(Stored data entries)

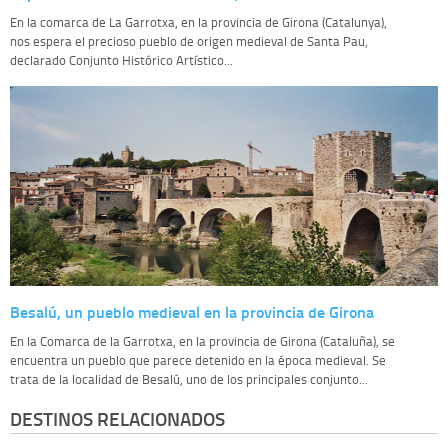
En la comarca de La Garrotxa, en la provincia de Girona (Catalunya),
nos espera el precioso pueblo de origen medieval de Santa Pau,
declarado Conjunto Histórico Artístico...
Besalú, un pueblo medieval en la provincia de Girona
En la Comarca de la Garrotxa, en la provincia de Girona (Cataluña), se
encuentra un pueblo que parece detenido en la época medieval. Se
trata de la localidad de Besalú, uno de los principales conjunto...
DESTINOS RELACIONADOS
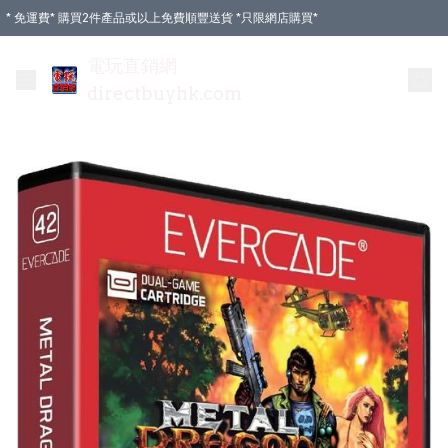
* 免運費* 購買2件產品或以上免費順豐送貨 *只限網店購買*
電玩直銷網
directbuyhk.com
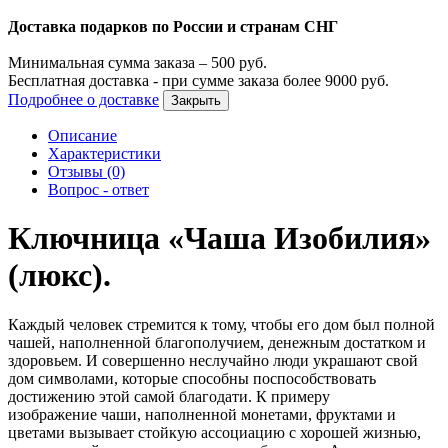
Доставка подарков по России и странам СНГ
Минимальная сумма заказа –
500
руб.
Бесплатная доставка - при сумме заказа более
9000
руб.
Подробнее о доставке
Закрыть
Описание
Характеристики
Отзывы (0)
Вопрос - ответ
Ключница «Чаша Изобилия»
(люкс).
Каждый человек стремится к тому, чтобы его дом был полной
чашей, наполненной благополучием, денежным достатком и
здоровьем. И совершенно неслучайно люди украшают свой
дом символами, которые способны поспособствовать
достижению этой самой благодати. К примеру
изображение чаши, наполненной монетами, фруктами и
цветами вызывает стойкую ассоциацию с хорошей жизнью,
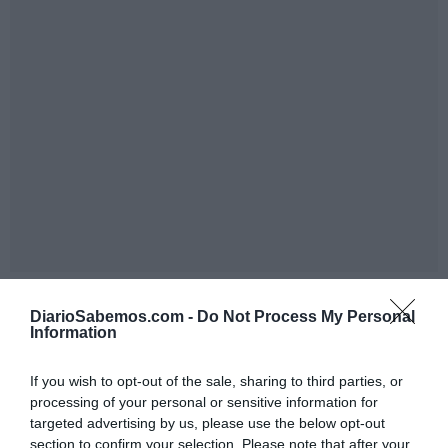
En el plano judicial, demostrar que Quiles fue el primero
DiarioSabemos.com -
Do Not Process My Personal
en acosar podría inclinar la balanza hacia una imputación
Information
más clara por delitos relacionados con coacciones, acoso o
If you wish to opt-out of the sale, sharing to third parties, or
incluso agresión, dependiendo de cómo se valoren los
processing of your personal or sensitive information for
hechos y las pruebas. La denuncia de Gómez no especifica
targeted advertising by us, please use the below opt-out
aún el tipo penal, pero sí describe un comportamiento
section to confirm your selection. Please note that after your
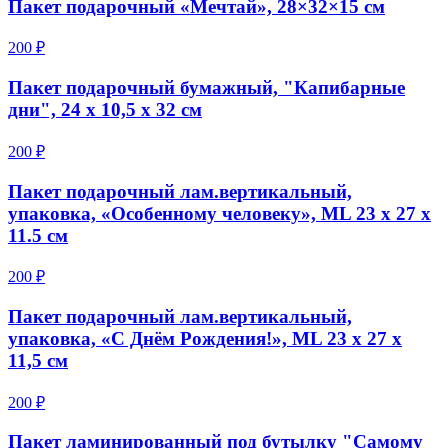
Пакет подарочный «Мечтай», 28×32×15 см
200 ₽
Пакет подарочный бумажный, "Капибарные
дни", 24 х 10,5 х 32 см
200 ₽
Пакет подарочный лам.вертикальный,
упаковка, «Особенному человеку», ML 23 х 27 х
11.5 см
200 ₽
Пакет подарочный лам.вертикальный,
упаковка, «С Днём Рождения!», ML 23 х 27 х
11,5 см
200 ₽
Пакет ламинированный под бутылку "Самому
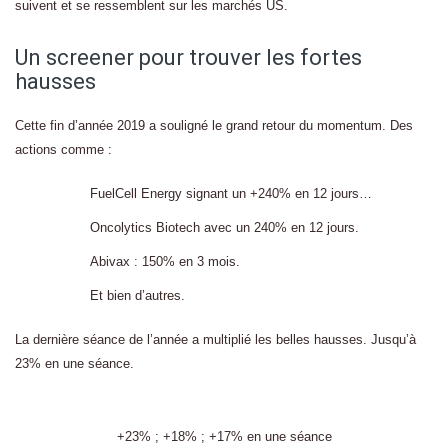
suivent et se ressemblent sur les marchés US.
Un screener pour trouver les fortes
hausses
Cette fin d’année 2019 a souligné le grand retour du momentum. Des
actions comme :
FuelCell Energy signant un +240% en 12 jours…
Oncolytics Biotech avec un 240% en 12 jours.
Abivax : 150% en 3 mois.
Et bien d’autres.
La dernière séance de l’année a multiplié les belles hausses. Jusqu’à
23% en une séance.
+23% ; +18% ; +17% en une séance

TASK REQUIREMENTS ▸
Transcribe every line of the data exactly. No pictures go in the copy.

FINISHED EXERCISE ▸
En la comarca de La Garrotxa, en la provincia de Girona (Catalunya),
nos espera el precioso pueblo de origen medieval de Santa Pau,
declarado Conjunto Histórico Artístico...
Besalú, un pueblo medieval en la provincia de Girona
En la Comarca de la Garrotxa, en la provincia de Girona (Cataluña), se
encuentra un pueblo que parece detenido en la época medieval. Se
trata de la localidad de Besalú, uno de los principales conjunto...
DESTINOS RELACIONADOS
* 免運費* 購買2件產品或以上免費順豐送貨 *只限網店購買*
電玩直銷網
directbuyhk.com
Доставка подарков по России и странам СНГ
Минимальная сумма заказа –
500
руб.
Бесплатная доставка - при сумме заказа более
9000
руб.
Подробнее о доставке
Закрыть
Описание
Характеристики
Отзывы (0)
Вопрос - ответ
Ключница «Чаша Изобилия»
(люкс).
Каждый человек стремится к тому, чтобы его дом был полной
чашей, наполненной благополучием, денежным достатком и
здоровьем. И совершенно неслучайно люди украшают свой
дом символами, которые способны поспособствовать
достижению этой самой благодати. К примеру
изображение чаши, наполненной монетами, фруктами и
цветами вызывает стойкую ассоциацию с хорошей жизнью,
En el plano judicial, demostrar que Quiles fue el primero
DiarioSabemos.com -
Do Not Process My Personal
en acosar podría inclinar la balanza hacia una imputación
Information
más clara por delitos relacionados con coacciones, acoso o
If you wish to opt-out of the sale, sharing to third parties, or
incluso agresión, dependiendo de cómo se valoren los
processing of your personal or sensitive information for
hechos y las pruebas. La denuncia de Gómez no especifica
targeted advertising by us, please use the below opt-out
aún el tipo penal, pero sí describe un comportamiento
section to confirm your selection. Please note that after your
Пакет подарочный «Мечтай», 28×32×15 см
200 ₽
Пакет подарочный бумажный, "Капибарные
дни", 24 х 10,5 х 32 см
200 ₽
Пакет подарочный лам.вертикальный,
упаковка, «Особенному человеку», ML 23 х 27 х
11.5 см
200 ₽
Пакет подарочный лам.вертикальный,
упаковка, «С Днём Рождения!», ML 23 х 27 х
11,5 см
200 ₽
Пакет ламинированный под бутылку "Самому
suivent et se ressemblent sur les marchés US.
Un screener pour trouver les fortes
hausses
Cette fin d’année 2019 a souligné le grand retour du momentum. Des
actions comme :
FuelCell Energy signant un +240% en 12 jours…
Oncolytics Biotech avec un 240% en 12 jours.
Abivax : 150% en 3 mois.
Et bien d’autres.
La dernière séance de l’année a multiplié les belles hausses. Jusqu’à
23% en une séance.
+23% ; +18% ; +17% en une séance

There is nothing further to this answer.